Copy all records exactly, excluding images.

■ ENTRIES SUPPLIED ■
# # # # # # #
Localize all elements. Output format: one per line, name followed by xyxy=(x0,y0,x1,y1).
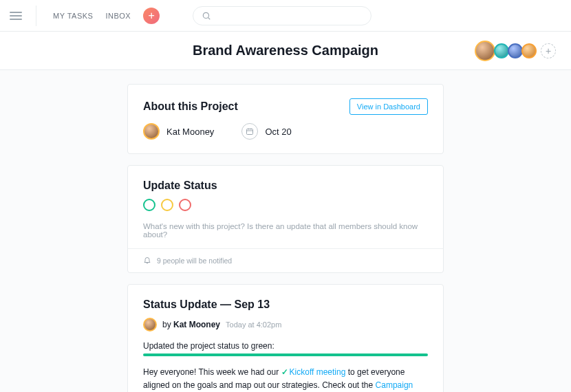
search-icon xyxy=(202,11,211,21)
byline: by Kat Mooney Today at 4:02pm xyxy=(143,318,428,331)
update-body: Hey everyone! This week we had our ✓Kick… xyxy=(143,366,428,392)
kickoff-meeting-link[interactable]: Kickoff meeting xyxy=(290,367,346,377)
status-line: Updated the project status to green: xyxy=(143,341,428,351)
topbar: MY TASKS INBOX + xyxy=(0,0,571,32)
page-title: Brand Awareness Campaign xyxy=(193,43,378,58)
author-name: Kat Mooney xyxy=(173,320,220,329)
date-value: Oct 20 xyxy=(265,127,291,137)
calendar-icon xyxy=(241,123,258,140)
menu-icon[interactable] xyxy=(10,10,22,22)
owner-name: Kat Mooney xyxy=(166,127,214,137)
add-button[interactable]: + xyxy=(143,8,160,24)
member-list: + xyxy=(476,41,556,61)
status-red[interactable] xyxy=(179,199,191,211)
svg-rect-2 xyxy=(247,129,253,135)
view-dashboard-button[interactable]: View in Dashboard xyxy=(349,98,428,115)
status-update-heading: Status Update — Sep 13 xyxy=(143,298,428,311)
avatar xyxy=(143,318,157,331)
avatar[interactable] xyxy=(494,43,509,58)
avatar xyxy=(143,123,160,140)
titlebar: Brand Awareness Campaign + xyxy=(0,32,571,70)
status-input[interactable]: What's new with this project? Is there a… xyxy=(143,222,428,239)
status-bar-green xyxy=(143,353,428,356)
status-green[interactable] xyxy=(143,199,155,211)
svg-point-0 xyxy=(203,12,208,18)
divider xyxy=(36,6,36,26)
content: About this Project View in Dashboard Kat… xyxy=(127,84,444,392)
notify-text: 9 people will be notified xyxy=(157,257,232,265)
by-prefix: by xyxy=(162,320,171,329)
search-input[interactable] xyxy=(193,6,371,25)
svg-line-1 xyxy=(208,17,210,19)
notify-row: 9 people will be notified xyxy=(128,248,443,272)
status-selector xyxy=(143,199,428,211)
project-owner[interactable]: Kat Mooney xyxy=(143,123,214,140)
update-status-card: Update Status What's new with this proje… xyxy=(127,165,444,273)
bell-icon xyxy=(143,256,151,265)
avatar[interactable] xyxy=(521,43,537,58)
avatar[interactable] xyxy=(508,43,523,58)
add-member-button[interactable]: + xyxy=(541,43,556,58)
body-text: Hey everyone! This week we had our xyxy=(143,367,281,377)
about-card: About this Project View in Dashboard Kat… xyxy=(127,84,444,154)
nav-inbox[interactable]: INBOX xyxy=(105,12,131,20)
status-update-card: Status Update — Sep 13 by Kat Mooney Tod… xyxy=(127,284,444,392)
project-date[interactable]: Oct 20 xyxy=(241,123,291,140)
status-yellow[interactable] xyxy=(161,199,173,211)
avatar[interactable] xyxy=(475,41,495,61)
check-icon: ✓ xyxy=(281,367,288,377)
about-heading: About this Project xyxy=(143,100,238,113)
timestamp: Today at 4:02pm xyxy=(226,320,281,329)
nav-my-tasks[interactable]: MY TASKS xyxy=(53,12,93,20)
update-status-heading: Update Status xyxy=(143,179,428,192)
# # # # # # #
■ RESPONSE FOR THIS EXERCISE ■
Localize all elements. Output format: one per line, name followed by xyxy=(x0,y0,x1,y1).
search-icon xyxy=(202,11,211,21)
byline: by Kat Mooney Today at 4:02pm xyxy=(143,318,428,331)
update-body: Hey everyone! This week we had our ✓Kick… xyxy=(143,366,428,392)
kickoff-meeting-link[interactable]: Kickoff meeting xyxy=(290,367,346,377)
status-line: Updated the project status to green: xyxy=(143,341,428,351)
topbar: MY TASKS INBOX + xyxy=(0,0,571,32)
page-title: Brand Awareness Campaign xyxy=(193,43,378,58)
author-name: Kat Mooney xyxy=(173,320,220,329)
date-value: Oct 20 xyxy=(265,127,291,137)
calendar-icon xyxy=(241,123,258,140)
menu-icon[interactable] xyxy=(10,10,22,22)
owner-name: Kat Mooney xyxy=(166,127,214,137)
add-button[interactable]: + xyxy=(143,8,160,24)
member-list: + xyxy=(476,41,556,61)
status-red[interactable] xyxy=(179,199,191,211)
svg-rect-2 xyxy=(247,129,253,135)
view-dashboard-button[interactable]: View in Dashboard xyxy=(349,98,428,115)
status-update-heading: Status Update — Sep 13 xyxy=(143,298,428,311)
avatar xyxy=(143,318,157,331)
avatar[interactable] xyxy=(494,43,509,58)
avatar xyxy=(143,123,160,140)
titlebar: Brand Awareness Campaign + xyxy=(0,32,571,70)
status-input[interactable]: What's new with this project? Is there a… xyxy=(143,222,428,239)
status-bar-green xyxy=(143,353,428,356)
status-green[interactable] xyxy=(143,199,155,211)
svg-point-0 xyxy=(203,12,208,18)
divider xyxy=(36,6,36,26)
content: About this Project View in Dashboard Kat… xyxy=(127,84,444,392)
notify-text: 9 people will be notified xyxy=(157,257,232,265)
by-prefix: by xyxy=(162,320,171,329)
search-input[interactable] xyxy=(193,6,371,25)
svg-line-1 xyxy=(208,17,210,19)
notify-row: 9 people will be notified xyxy=(128,248,443,272)
status-selector xyxy=(143,199,428,211)
project-owner[interactable]: Kat Mooney xyxy=(143,123,214,140)
update-status-card: Update Status What's new with this proje… xyxy=(127,165,444,273)
bell-icon xyxy=(143,256,151,265)
avatar[interactable] xyxy=(521,43,537,58)
avatar[interactable] xyxy=(508,43,523,58)
add-member-button[interactable]: + xyxy=(541,43,556,58)
body-text: Hey everyone! This week we had our xyxy=(143,367,281,377)
about-card: About this Project View in Dashboard Kat… xyxy=(127,84,444,154)
nav-inbox[interactable]: INBOX xyxy=(105,12,131,20)
status-update-card: Status Update — Sep 13 by Kat Mooney Tod… xyxy=(127,284,444,392)
project-date[interactable]: Oct 20 xyxy=(241,123,291,140)
status-yellow[interactable] xyxy=(161,199,173,211)
avatar[interactable] xyxy=(475,41,495,61)
check-icon: ✓ xyxy=(281,367,288,377)
about-heading: About this Project xyxy=(143,100,238,113)
timestamp: Today at 4:02pm xyxy=(226,320,281,329)
nav-my-tasks[interactable]: MY TASKS xyxy=(53,12,93,20)
update-status-heading: Update Status xyxy=(143,179,428,192)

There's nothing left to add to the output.